Breaking up is hard to do: Termination issues in Construction Contracts

Articles
17 Oct 2014

This article is designed to give a brief overview of terminating a construction contract using the contractual provisions of the contract or at common law. It supplements a more detailed seminar, which can be delivered in house upon request, by Catherine Piercy and Brenna Conroy.

Contractual right to terminate

The majority of standard form building contracts contain express termination clauses that provide the Employer and Contractor, or ‘Either Party’ with the right to terminate the contract in specified circumstances.

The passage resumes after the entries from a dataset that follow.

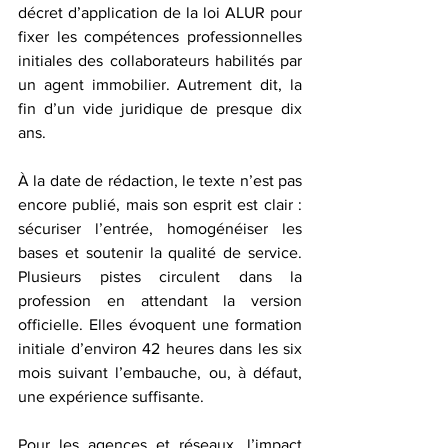
décret d’application de la loi ALUR pour 
fixer les compétences professionnelles 
initiales des collaborateurs habilités par 
un agent immobilier. Autrement dit, la 
fin d’un vide juridique de presque dix 
ans.
À la date de rédaction, le texte n’est pas 
encore publié, mais son esprit est clair : 
sécuriser l’entrée, homogénéiser les 
bases et soutenir la qualité de service. 
Plusieurs pistes circulent dans la 
profession en attendant la version 
officielle. Elles évoquent une formation 
initiale d’environ 42 heures dans les six 
mois suivant l’embauche, ou, à défaut, 
une expérience suffisante.
Pour les agences et réseaux, l’impact 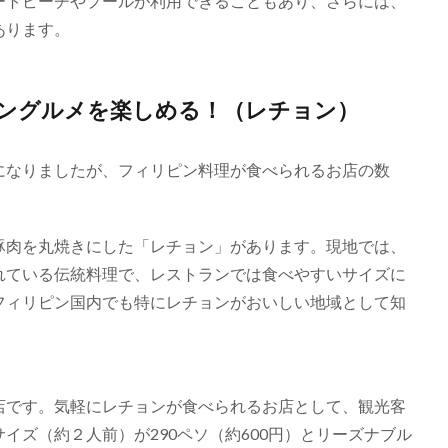
ートビーチやプールが利用できることもあり、さらには、
あります。
ングルメを楽しめる！（レチョン）
になりましたが、フィリピン料理が食べられるお店の数
豚肉を丸焼きにした「レチョン」があります。現地では、
れている伝統料理で、レストランでは食べやすいサイズに
フィリピン国内でも特にレチョンがおいしい地域として知
店です。気軽にレチョンが食べられるお店として、観光客
イズ（約２人前）が290ペソ（約600円）とリーズナブル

A contractual right to terminate is often the preferred method of bringing a contract to an end because sometimes it does not require a breach of contract to be proved at all and, even where it does, the right to terminate can be exercised even if the breach is not of a repudiatory nature required for a common law determination. The contractual provisions also provide certainty as to the procedure to be followed by an innocent party and are often drafted to allow for a period of grace during which the party in default can remedy its breach and may, therefore, avoid disruption to the project or a breakdown of commercial relations.

Notice requirements

Terminating pursuant to a contractual right often requires a notice or notices to be served.  It is of paramount importance to pay close attention to the notice requirements of the contract.  The form, content, timing and mode of service of the notices is normally set out in the contract and, as far as possible, should be followed to the letter.

In respect of the content of the notice, it is advisable to refer specifically to the clauses of the contract as well as their content when drafting notices, as although a purposive interpretation will be given to notices, a reasonable recipient of the notice must be left in no doubt as to its meaning (see Reinwood Ltd v L Brown & Sons Ltd [2008] UKHL 12).

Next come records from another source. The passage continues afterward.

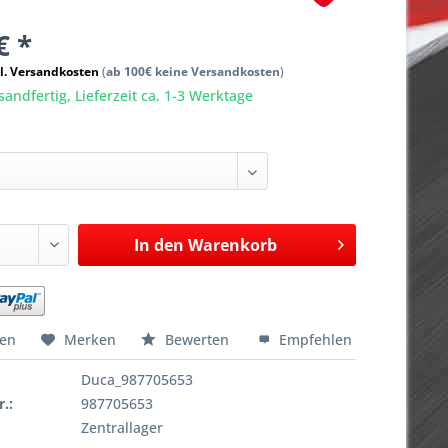
€ *
l. Versandkosten
(
ab 100€ keine Versandkosten
)
sandfertig, Lieferzeit ca. 1-3 Werktage
In den
Warenkorb
hen
Merken
Bewerten
Empfehlen
Duca_987705653
r.:
987705653
Zentrallager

Time limits will be interpreted strictly and are likely to be a condition precedent to valid termination. Therefore, it is important to consider: whether time is calculated on the basis of business days and/or clear days; how the contract deals with public holidays; and how the “deeming” provisions for dates of service operate under the contract.

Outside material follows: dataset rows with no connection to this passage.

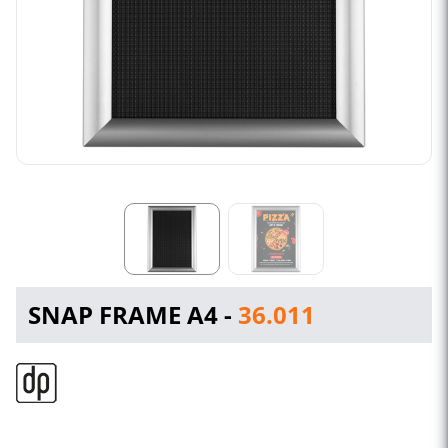
SNAP FRAME A4 -
36.011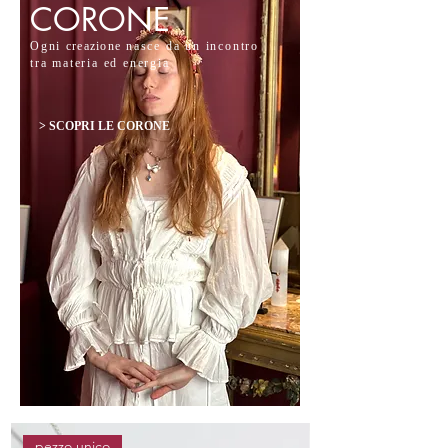
CORONE
Ogni
creazione
nasce da un incontro
tra materia ed energia
> SCOPRI LE CORONE
pezzo unico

Contrastingly mode of service is not likely to be critical to validity of the Notice, provided an equally efficacious mode of service is adopted and the notice actually reaches the recipient, see Sun Alliance and London Assurance Co Ltd v Hayman [1975] 1 All ER 248 CA.

Care must be taken to ensure that the notice is given and received by the correct person; the recipient must be correctly identified and served at the right address. As a general rule, default notices are given by the Architect/CA (there are legitimate reasons for this, see Sutcliffe v Thackrah [1974] A.C. 727 at 737) and termination notices are generally given by the Employer.

There are also a number of other general principles to bear in mind when considering issuing default/termination notices:

  • Don’t delay! Affirmation can apply even to contractual rights to terminate and even where there is a “no waiver” clause: Tele2 v the Post Office [2008] EWHC 158 (QB).
  • Where the contract requires service of a Default Notice prior to a Termination Notice, there must be a “sensible connection” between the two Notices both in content and time: Architectural Installation Services Ltd v James Gibbons Windows Ltd 46 B.L.R. 91.
  • Under the JCT standard terms, once the first default notice has been served, the Architect/CA has no right to serve a further default notice if the default is repeated, but it is entitled to terminate the contract: Robin Ellis Ltd v Vinexsa International Ltd [2003] BLR 372.

Contractual rights – Contractor

Examples of the types of circumstances which may be expressly provided in the contract as giving the Contractor a contractual right to terminate are:

  • non-payment;
  • interference with or obstruction of the issue of any certificate;
  • an assignment of the construction contract by the Employer without consent;
  • a failure by the Employer to comply with CDM regulation requirements; and
  • if the works are suspended for a continuous specified length of time caused by Architect’s/CA’s instructions or any act of prevention by Employer.

The Contractor may also have a right to suspend works as implied by statute: see s.112 of the Housing Grants, Construction and Regeneration Act 1996 as amended.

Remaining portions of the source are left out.